En el municipio de Múzquiz, Coahuila donde colapsó la mina de Rancherías y murieron siete mineros de carbón, ‘Cuchufleto’, un perrito fiel pasó horas en la Bocamina esperando a su dueño.

Cuchufleto se movía de un lado a otro, con mirada triste pero amor incondicional, esperando volver a ver a su dueño, el minero identificado como Gonzalo Cruz Marín, de 55 años de edad, vecino de la zona.

Cruz Marín fue el cuarto de los cuerpos rescatados el domingo siguiente tras el fatídico viernes 4 de junio, cuando las paredes y el techo de la mina colapsaron por inundación y dejó atrapados a siete mienros, mientras que otros 10 lograron salir ilesos.

‘Chucho’ como le llaman cariñosamente, es un perro que sufre la pérdida de su dueño y compañero, pues aulla y llora por la ausencia de Gonzalo.

La viuda de Cruz Marín, Sandra Idalia compartió la historia del can en un video para un medio local que fue posteriormente difundido en redes sociales.

Comparan a ‘Chucufleto’ con ‘Hachiko’

Idalia comentó que su esposo trabajaba dos turnos seguidos, ‘de primera y de segunda’, el can lo acompañaba en la mañana y posteriormente regresaba a casa a comer, después por la tarde iba y lo buscaba.

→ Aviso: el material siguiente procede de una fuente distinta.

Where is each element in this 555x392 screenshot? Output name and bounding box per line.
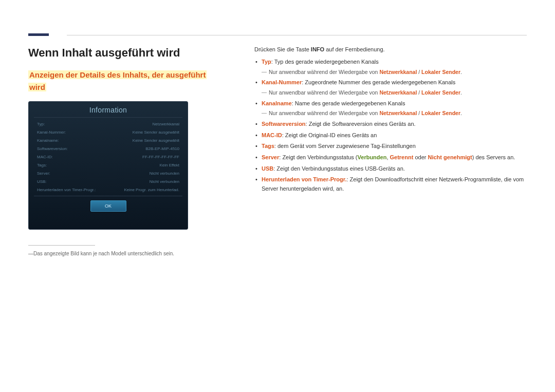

La mujer señaló que esa era la rutina de ambos. «El día del accidente ahí estaba mi perro con mi esposo y olfateaba, luego rascaba y rascaba en la bocamina, movía la cola, aferrado porque sabía que ahí estaba mi esposo», dijo.

Relató que Chucho esperó hasta que sacaron el cuerpo de Gonzalo, señaló que ella le habló para darle de comer, pero el can no le hacía caso y se negaba a probar alimento.

La historia de Cuchufleto recordó a quienes lo vieron a ‘Hachiko’, el perro japonés que esperó a su dueño en el mismo lugar por años tras la muerte de su dueño. Dicho relato fue llevado al cine y ‘Hachi’ tiene una estatua en su honor.